With all the flooding in the Midwest in recent weeks, I recalled this photo of a flood in Rondout, circa 1938.
It's a striking image with the steam engine barreling through the floodwaters and an unidentified man in coveralls holding his dog.
The tiny, unincorporated Rondout is located between Knollwood and Libertyville along Route 176. It grew around the railroad lines that passed through it and was originally an agricultural area known as Sulphur Glen. It was supposedly renamed Rondout when a business from Rondout, New York considered moving there.

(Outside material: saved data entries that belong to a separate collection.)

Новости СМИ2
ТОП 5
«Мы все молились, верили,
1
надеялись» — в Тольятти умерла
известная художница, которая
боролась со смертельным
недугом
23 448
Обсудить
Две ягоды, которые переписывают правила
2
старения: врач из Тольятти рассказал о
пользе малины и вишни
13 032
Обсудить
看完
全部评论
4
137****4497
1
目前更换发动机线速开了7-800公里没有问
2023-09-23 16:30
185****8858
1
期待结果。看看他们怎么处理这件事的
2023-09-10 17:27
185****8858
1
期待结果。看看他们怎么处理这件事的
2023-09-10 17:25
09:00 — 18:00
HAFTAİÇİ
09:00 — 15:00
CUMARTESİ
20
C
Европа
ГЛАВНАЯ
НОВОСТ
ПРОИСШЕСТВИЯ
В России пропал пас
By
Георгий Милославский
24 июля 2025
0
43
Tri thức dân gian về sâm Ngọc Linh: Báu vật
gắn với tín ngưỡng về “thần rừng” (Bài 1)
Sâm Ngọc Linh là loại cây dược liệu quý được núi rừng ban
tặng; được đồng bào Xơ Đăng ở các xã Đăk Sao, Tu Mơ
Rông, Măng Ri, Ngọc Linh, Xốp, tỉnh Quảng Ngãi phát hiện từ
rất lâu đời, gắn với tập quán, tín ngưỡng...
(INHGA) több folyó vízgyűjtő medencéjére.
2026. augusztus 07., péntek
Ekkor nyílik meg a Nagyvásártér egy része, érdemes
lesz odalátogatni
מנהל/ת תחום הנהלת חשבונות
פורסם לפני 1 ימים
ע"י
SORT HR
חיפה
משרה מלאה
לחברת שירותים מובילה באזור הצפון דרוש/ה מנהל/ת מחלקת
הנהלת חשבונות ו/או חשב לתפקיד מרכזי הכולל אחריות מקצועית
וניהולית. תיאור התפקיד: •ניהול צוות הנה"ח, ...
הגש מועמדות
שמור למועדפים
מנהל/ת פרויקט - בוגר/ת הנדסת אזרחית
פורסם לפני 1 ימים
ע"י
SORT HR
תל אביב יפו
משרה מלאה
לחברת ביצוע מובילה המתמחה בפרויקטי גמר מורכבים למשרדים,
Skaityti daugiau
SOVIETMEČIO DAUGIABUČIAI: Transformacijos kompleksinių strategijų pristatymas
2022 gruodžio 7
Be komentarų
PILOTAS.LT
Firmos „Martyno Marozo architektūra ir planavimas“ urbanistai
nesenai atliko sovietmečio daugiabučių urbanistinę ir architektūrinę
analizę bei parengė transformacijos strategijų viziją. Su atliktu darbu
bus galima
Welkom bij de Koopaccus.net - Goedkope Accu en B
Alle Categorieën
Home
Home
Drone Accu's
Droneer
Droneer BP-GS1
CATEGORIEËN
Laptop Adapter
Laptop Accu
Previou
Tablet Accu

The site is famous for the largest train robbery in U.S. history which occurred there on the night of June 12, 1924. Chicago gangsters, including the Newton Boys out of Texas, stopped a U.S. postal train on the Chicago, Milwaukee and St. Paul Railroad and stole an estimated $3 million in cash, bonds and jewelry. The crime was master-minded from the inside by U.S. postal inspector, William Fahy.
Gang members (minus Fahy) boarded the train wearing gas masks and carrying revolvers at the Buckley Road crossing near Rondout. During the hold-up one of the gang, J.H. Wayne, was shot by another gang member when he was mistaken for part of the train crew. The injured man was seen in Chicago and reported to authorities.
Headlines for June 15 from the Chicago Tribune read “Dying Man Gives Clew [sic] to Mail Robbers and Loot.” Within a few days most of the gang were arrested, and by August, Fahy was arrested, too. All were found guilty and sentenced from three to twenty-five years in prison.
To this day, more than $1 million has never been recovered.